ENTRIES SHOWN.
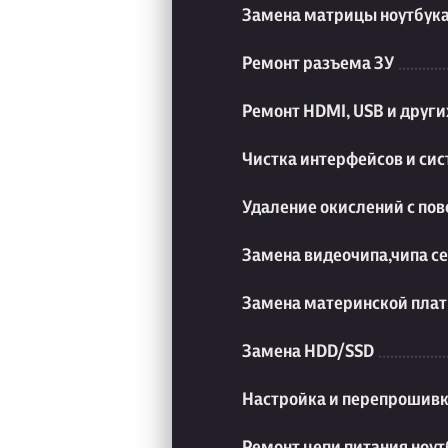
Замена матрицы ноутбук
Ремонт разъема ЗУ
Ремонт HDMI, USB и друг
Чистка интерфейсов и си
Удаление окислений с пов
Замена видеочипа,чипа с
Замена материнской плат
Замена HDD/SSD
Настройка и перепрошивк
Ремонт цепи питания ноут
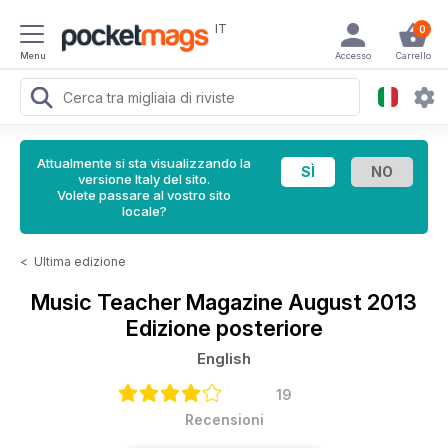
IT
0
Menu
Accesso
Carrello
Attualmente si sta visualizzando la
versione Italy del sito.
Volete passare al vostro sito
locale?
<
Ultima edizione
Music Teacher Magazine
August 2013
Edizione posteriore
English
19
Recensioni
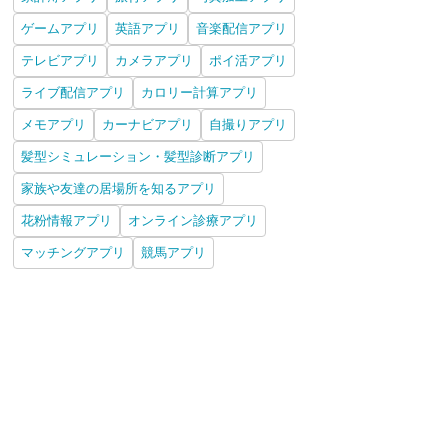
ゲームアプリ
英語アプリ
音楽配信アプリ
テレビアプリ
カメラアプリ
ポイ活アプリ
ライブ配信アプリ
カロリー計算アプリ
メモアプリ
カーナビアプリ
自撮りアプリ
髪型シミュレーション・髪型診断アプリ
家族や友達の居場所を知るアプリ
花粉情報アプリ
オンライン診療アプリ
マッチングアプリ
競馬アプリ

WHAT YOU HAVE TO DO. Pick out and copy the lines of the entries that hold the string "Замена".

RESULT FOR THIS EXERCISE.
Замена матрицы ноутбук
Замена видеочипа,чипа с
Замена материнской плат
Замена HDD/SSD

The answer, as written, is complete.